> _Transcribed page contents_:

------------------------

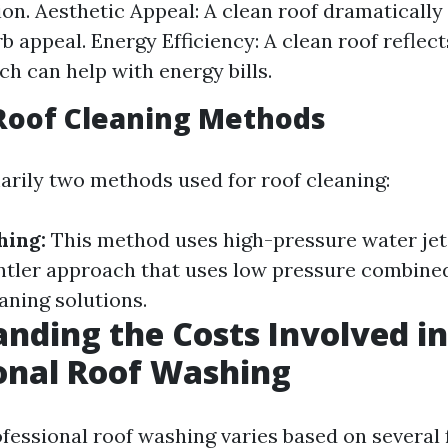
ion. Aesthetic Appeal: A clean roof dramatically
b appeal. Energy Efficiency: A clean roof reflect
ch can help with energy bills.
Roof Cleaning Methods
arily two methods used for roof cleaning:
hing:
This method uses high-pressure water jet
ntler approach that uses low pressure combine
aning solutions.
nding the Costs Involved in
onal Roof Washing
ofessional roof washing varies based on several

------------------------

> _Exercise description_:
Transcribe the complete set of entries verbatim. No pictures belong in the copy.

> _Your response_:
ion. Aesthetic Appeal: A clean roof dramatically
b appeal. Energy Efficiency: A clean roof reflect
ch can help with energy bills.
Roof Cleaning Methods
arily two methods used for roof cleaning:
hing:
This method uses high-pressure water jet
ntler approach that uses low pressure combine
aning solutions.
nding the Costs Involved in
onal Roof Washing
ofessional roof washing varies based on several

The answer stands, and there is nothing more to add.